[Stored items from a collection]
== Segment start ==

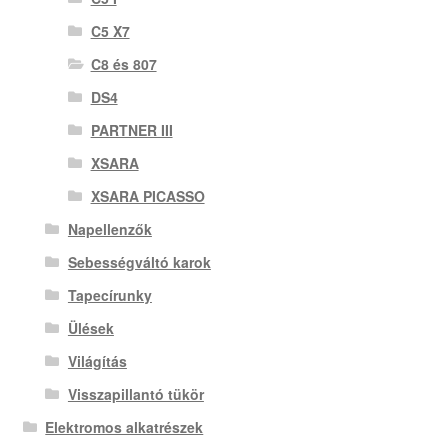
C5 X7
C8 és 807
DS4
PARTNER III
XSARA
XSARA PICASSO
Napellenzők
Sebességváltó karok
Tapecírunky
Ülések
Világítás
Visszapillantó tükör
Elektromos alkatrészek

== Segment end ==

A faithful copy of every entry is needed, omitting each image.

C5 X7
C8 és 807
DS4
PARTNER III
XSARA
XSARA PICASSO
Napellenzők
Sebességváltó karok
Tapecírunky
Ülések
Világítás
Visszapillantó tükör
Elektromos alkatrészek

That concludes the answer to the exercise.